■ **HOW TO COMPLETE THIS TASK**:
Copy the complete listing word for word, but do not carry over any images.

========================================

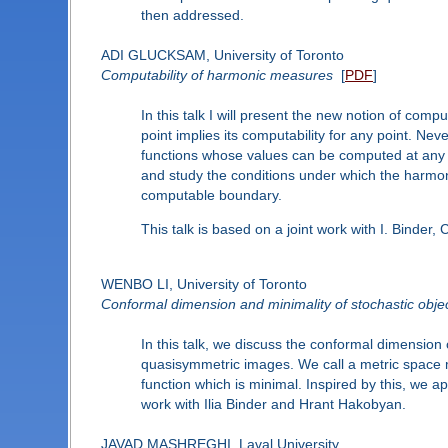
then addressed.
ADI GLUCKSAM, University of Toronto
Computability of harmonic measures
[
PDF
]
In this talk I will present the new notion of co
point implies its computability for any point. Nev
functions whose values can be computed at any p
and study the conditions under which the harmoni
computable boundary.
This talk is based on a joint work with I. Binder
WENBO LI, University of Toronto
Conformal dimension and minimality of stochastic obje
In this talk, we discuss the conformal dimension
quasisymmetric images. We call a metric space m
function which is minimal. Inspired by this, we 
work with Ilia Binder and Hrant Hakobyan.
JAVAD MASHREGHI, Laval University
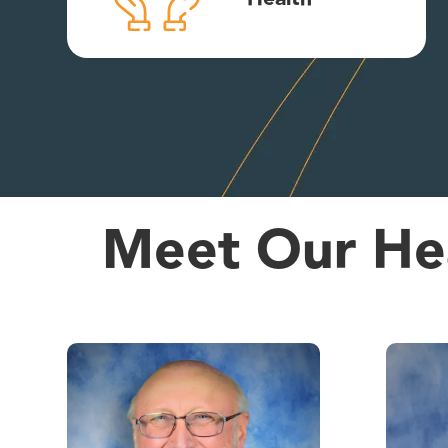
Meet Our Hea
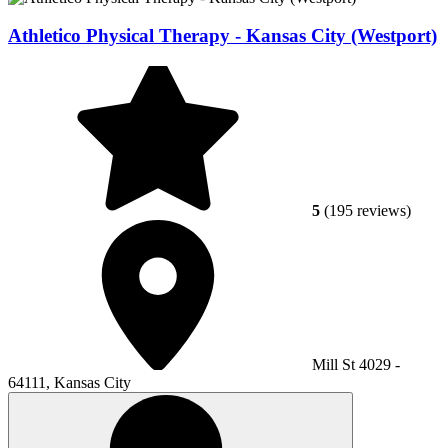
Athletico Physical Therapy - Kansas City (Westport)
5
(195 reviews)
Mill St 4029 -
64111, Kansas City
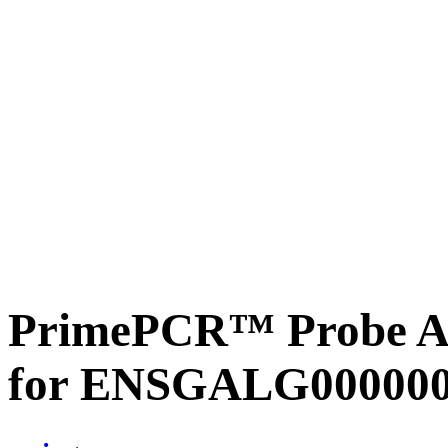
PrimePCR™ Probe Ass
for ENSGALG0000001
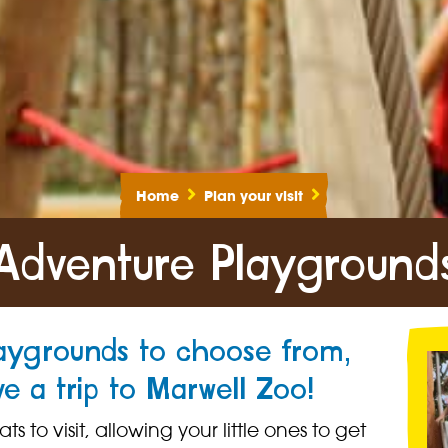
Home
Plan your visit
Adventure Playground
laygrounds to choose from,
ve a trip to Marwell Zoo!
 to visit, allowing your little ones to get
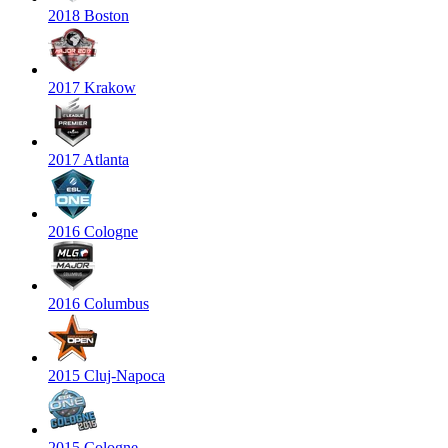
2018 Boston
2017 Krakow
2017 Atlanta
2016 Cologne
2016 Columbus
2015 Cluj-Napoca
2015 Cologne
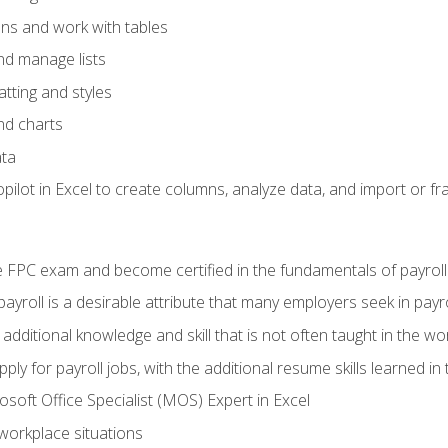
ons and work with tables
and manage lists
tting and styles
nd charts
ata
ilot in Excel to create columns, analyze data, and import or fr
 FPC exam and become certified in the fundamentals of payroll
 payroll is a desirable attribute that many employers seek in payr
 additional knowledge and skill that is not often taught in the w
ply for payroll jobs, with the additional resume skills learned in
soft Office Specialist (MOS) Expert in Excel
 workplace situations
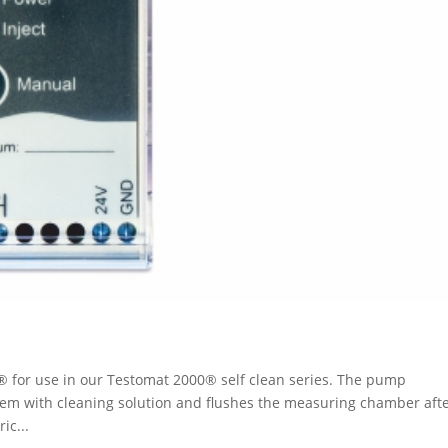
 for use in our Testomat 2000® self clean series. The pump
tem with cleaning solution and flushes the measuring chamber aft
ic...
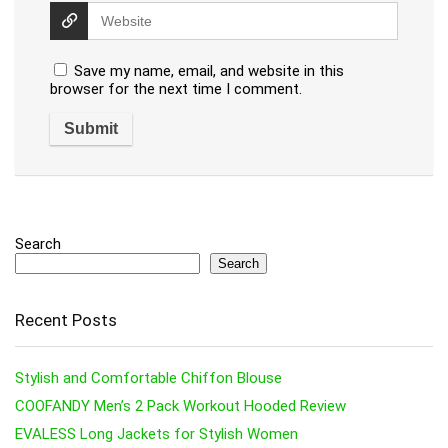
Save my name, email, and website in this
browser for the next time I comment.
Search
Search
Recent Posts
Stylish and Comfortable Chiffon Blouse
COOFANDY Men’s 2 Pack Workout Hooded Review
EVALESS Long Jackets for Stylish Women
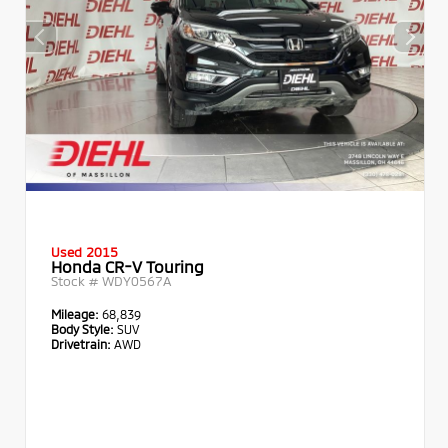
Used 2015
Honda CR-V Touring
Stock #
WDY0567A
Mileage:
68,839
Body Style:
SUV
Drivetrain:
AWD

========================================

■ **EXERCISE SOLUTION**:
then addressed.
ADI GLUCKSAM, University of Toronto
Computability of harmonic measures
[
PDF
]
In this talk I will present the new notion of co
point implies its computability for any point. Nev
functions whose values can be computed at any p
and study the conditions under which the harmoni
computable boundary.
This talk is based on a joint work with I. Binder
WENBO LI, University of Toronto
Conformal dimension and minimality of stochastic obje
In this talk, we discuss the conformal dimension
quasisymmetric images. We call a metric space m
function which is minimal. Inspired by this, we 
work with Ilia Binder and Hrant Hakobyan.
JAVAD MASHREGHI, Laval University
Meet Our Hea
Athletico Physical Therapy - Kansas City (Westport)
5
(195 reviews)
Mill St 4029 -
64111, Kansas City
PrimePCR™ Probe Ass
for ENSGALG0000001
Home
Plan your visit
Adventure Playground
laygrounds to choose from,
ve a trip to Marwell Zoo!
 to visit, allowing your little ones to get
2018 Boston
2017 Krakow
2017 Atlanta
2016 Cologne
2016 Columbus
2015 Cluj-Napoca
2015 Cologne
ons and work with tables
and manage lists
tting and styles
nd charts
ata
ilot in Excel to create columns, analyze data, and import or fr
 FPC exam and become certified in the fundamentals of payroll
 payroll is a desirable attribute that many employers seek in payr
 additional knowledge and skill that is not often taught in the w
ply for payroll jobs, with the additional resume skills learned in
soft Office Specialist (MOS) Expert in Excel
 workplace situations
 for use in our Testomat 2000® self clean series. The pump
tem with cleaning solution and flushes the measuring chamber aft
ic...
Save my name, email, and website in this
browser for the next time I comment.
Search
Search
Recent Posts
Stylish and Comfortable Chiffon Blouse
COOFANDY Men’s 2 Pack Workout Hooded Review
EVALESS Long Jackets for Stylish Women
Used 2015
Honda CR-V Touring
Stock #
WDY0567A
Mileage:
68,839
Body Style:
SUV
Drivetrain:
AWD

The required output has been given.